Apache Kafka® concepts#
A comprehensive glossary of essential Apache Kafka® terms and their meanings.
Broker#
A server that operates Apache Kafka, responsible for message storage, processing, and delivery. Typically part of a cluster for enhanced scalability and reliability, each broker functions independently but is integral to Kafka’s overall operations, separate from tools like Apache Kafka Connect.
Consumer#
An application that reads data from Apache Kafka, often processing or acting upon it. Various tools used with Apache Kafka ultimately function as either a producer or a consumer when communicating with Apache Kafka.
Consumer groups#
Groups of consumers in Apache Kafka are used to scale beyond a single application instance. Multiple instances of an application coordinate to handle messages, with each group allocated to different partitions for even workload distribution.

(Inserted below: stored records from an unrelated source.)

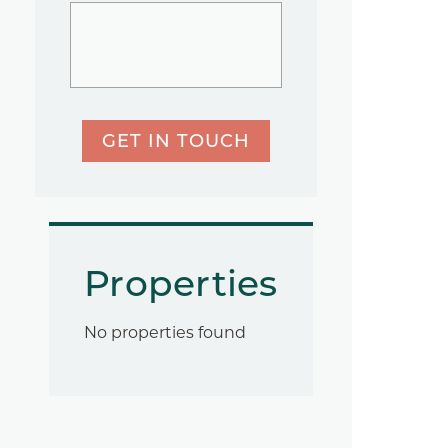
GET IN TOUCH
Properties
No properties found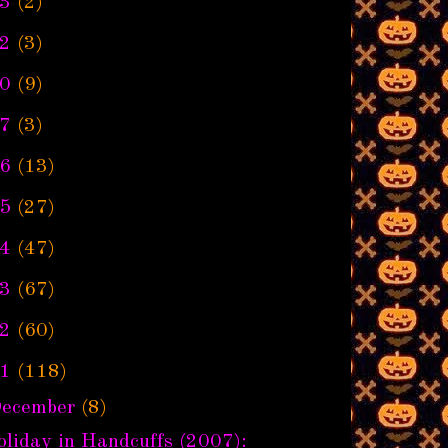
3
(2)
2
(3)
0
(9)
7
(3)
6
(13)
5
(27)
4
(47)
3
(67)
2
(60)
1
(118)
ecember
(8)
liday in Handcuffs (2007):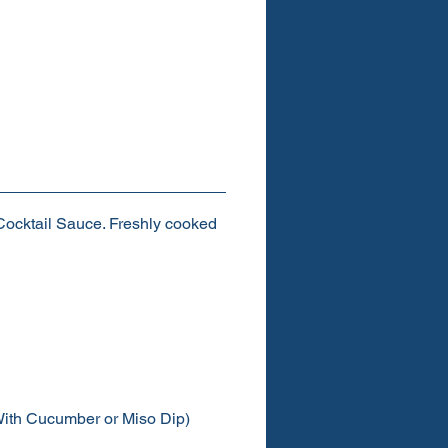
ocktail Sauce. Freshly cooked
ith Cucumber or Miso Dip)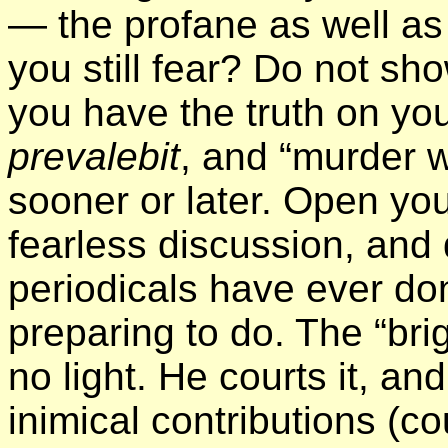
— the profane as well as
you still fear? Do not sh
you have the truth on yo
prevalebit
, and “murder wi
sooner or later. Open yo
fearless discussion, and
periodicals have ever d
preparing to do. The “bri
no light. He courts it, an
inimical contributions (c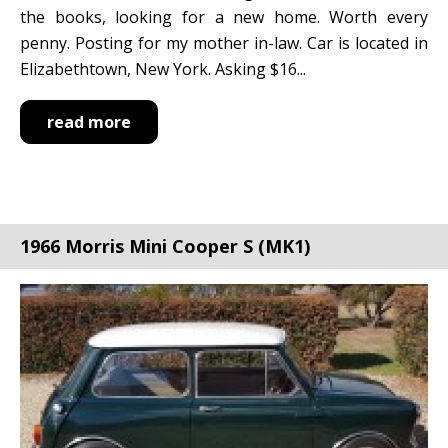
the books, looking for a new home. Worth every
penny. Posting for my mother in-law. Car is located in
Elizabethtown, New York. Asking $16...
read more
1966 Morris Mini Cooper S (MK1)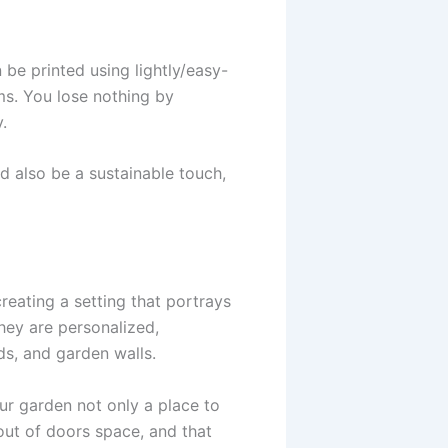
 be printed using lightly/easy-
ms. You lose nothing by
.
 also be a sustainable touch,
reating a setting that portrays
They are personalized,
ds, and garden walls.
our garden not only a place to
out of doors space, and that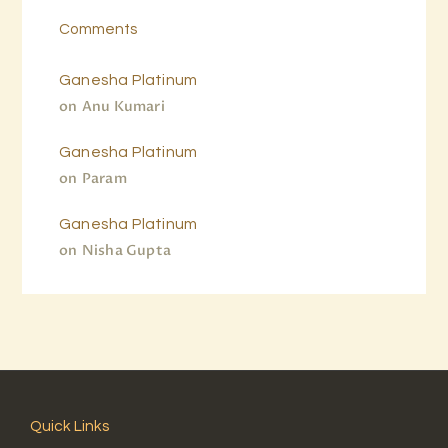
Comments
Ganesha Platinum
on
Anu Kumari
Ganesha Platinum
on
Param
Ganesha Platinum
on
Nisha Gupta
Quick Links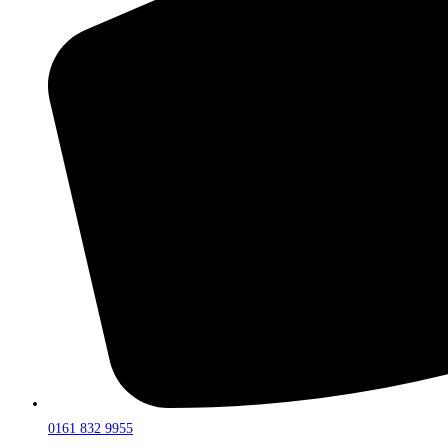
0161 832 9955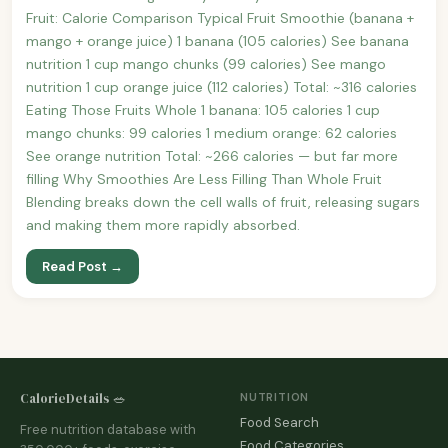
Fruit: Calorie Comparison Typical Fruit Smoothie (banana +
mango + orange juice) 1 banana (105 calories) See banana
nutrition 1 cup mango chunks (99 calories) See mango
nutrition 1 cup orange juice (112 calories) Total: ~316 calories
Eating Those Fruits Whole 1 banana: 105 calories 1 cup
mango chunks: 99 calories 1 medium orange: 62 calories
See orange nutrition Total: ~266 calories — but far more
filling Why Smoothies Are Less Filling Than Whole Fruit
Blending breaks down the cell walls of fruit, releasing sugars
and making them more rapidly absorbed.
Read Post →
CalorieDetails 🥗
NUTRITION
Food Search
Free nutrition database with
Food Categories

Event-driven architecture#
Application architecture centered around responding to and processing events.
Event#
A single discrete data unit in Apache Kafka, consisting of a value
(the message body) and often a key
(for quick identification) and headers
(metadata about the message).
Kafka node#
See Broker
Kafka server#
See Broker
Message#
See Event
Partitioning#
A method used by Apache Kafka to distribute a topic across multiple servers. Each server acts as the leader
for a partition, ensuring data sharding and message order within each partition.
Producer#
An application that writes data into Apache Kafka without concern for the data’s consumers. The data can range from well-structured to simple text, often accompanied by metadata.
Pub/sub#
A publish-subscribe messaging architecture where messages are broadcasted by publishers and received by any listening subscribers, unlike point-to-point systems.
Queueing#
A messaging system where messages are sent and received in the order they are produced. Apache Kafka maintains a watermark for each consumer to track the most recent message read.
Record#
See Event
Replication#
Apache Kafka’s feature for data replication across multiple servers, ensuring data preservation even if a server fails. This is configurable per topic.
Topic#
Logical channels in Apache Kafka through which messages are organized. Topics are named in a human-readable manner, like sensor-readings
or kubernetes-logs
.